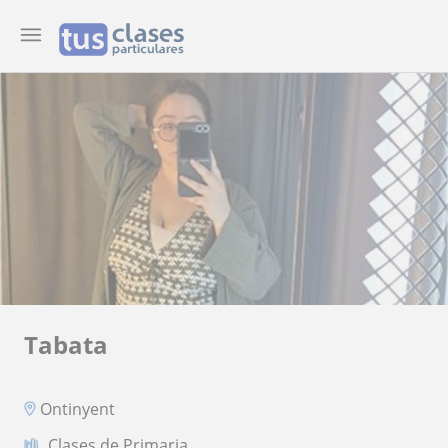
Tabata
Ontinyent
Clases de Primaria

* * *

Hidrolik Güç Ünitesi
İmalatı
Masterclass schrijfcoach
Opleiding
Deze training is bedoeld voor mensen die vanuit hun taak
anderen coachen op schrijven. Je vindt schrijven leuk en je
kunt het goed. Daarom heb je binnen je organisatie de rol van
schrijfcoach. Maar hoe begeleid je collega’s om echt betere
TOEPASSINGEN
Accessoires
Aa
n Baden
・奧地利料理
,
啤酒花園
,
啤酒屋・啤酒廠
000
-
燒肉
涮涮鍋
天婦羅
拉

* * *

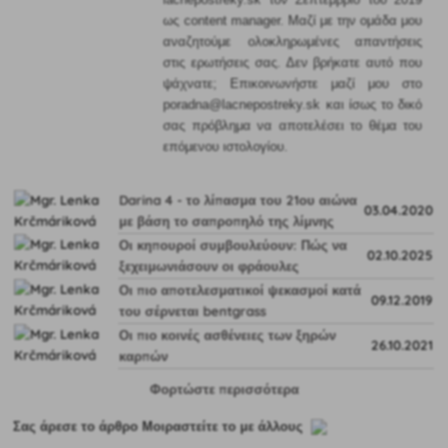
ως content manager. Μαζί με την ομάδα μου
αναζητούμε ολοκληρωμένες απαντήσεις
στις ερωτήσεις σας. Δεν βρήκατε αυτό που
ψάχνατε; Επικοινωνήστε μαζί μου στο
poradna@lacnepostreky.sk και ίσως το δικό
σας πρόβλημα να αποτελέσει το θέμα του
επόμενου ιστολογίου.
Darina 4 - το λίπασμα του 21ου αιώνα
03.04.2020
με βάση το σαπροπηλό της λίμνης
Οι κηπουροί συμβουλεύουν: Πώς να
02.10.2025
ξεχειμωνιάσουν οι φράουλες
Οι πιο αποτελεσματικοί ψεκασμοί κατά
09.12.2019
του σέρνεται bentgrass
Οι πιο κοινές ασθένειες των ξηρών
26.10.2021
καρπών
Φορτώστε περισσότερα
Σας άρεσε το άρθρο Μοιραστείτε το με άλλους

## What to produce
Count the lines of the records that include the word "schrijfcoach". Give the number by itself.

## Result below
2